The solid recovery in SLI’s revenues almost doubled its net income for the first half from P757 million last year to P1.4 billion.
If we are going to annualize this income, we can estimate SLI’s total net income to reach P3.3 billion by yearend.
At P3.3 billion net income target, SLI’s expected PE ratio at the current share price will be 7.4 times, which is comparatively low against market and industry average of more than 15 times.
The other way to price this stock is by looking at its net asset value. In a recent independent appraisal conducted in 2019 by Colliers International, SLI’s property holdings were valued at P62.5 billion against book value cost of P20.7 billion.

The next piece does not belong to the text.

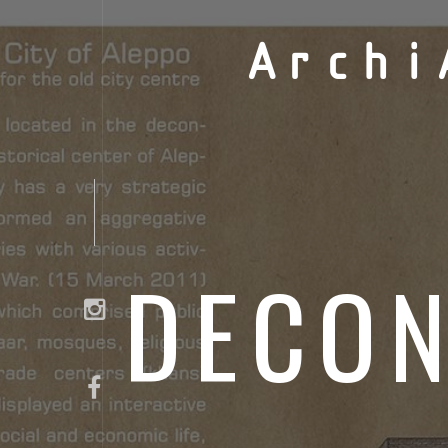
Archi
DECON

If we were to conservatively use the appraised value of SLI’s property holdings from 2019 at current balance sheet, we can derive a net asset value of P49.5 billion or P6.03 per share.
At a net asset value of P6.03 per share, the current share price of the stock at P3.00 per share offers a huge 50 percent discount or a potential upside of 100 percent.
Although, historically, actual share price of a stock seldom trades at par with its net asset value (NAV), the large discount simply tells us that the SLI, being grossly undervalued, has room to appreciate further.
Over the long-term, the market value of SLI’s land holdings should further increase once all the government’s infrastructure projects are completed.
With the market slowly recognizing the potential of SLI, the fundamental outlook of the company, in terms of earnings growth and land price appreciation, should eventually manifest in the share price.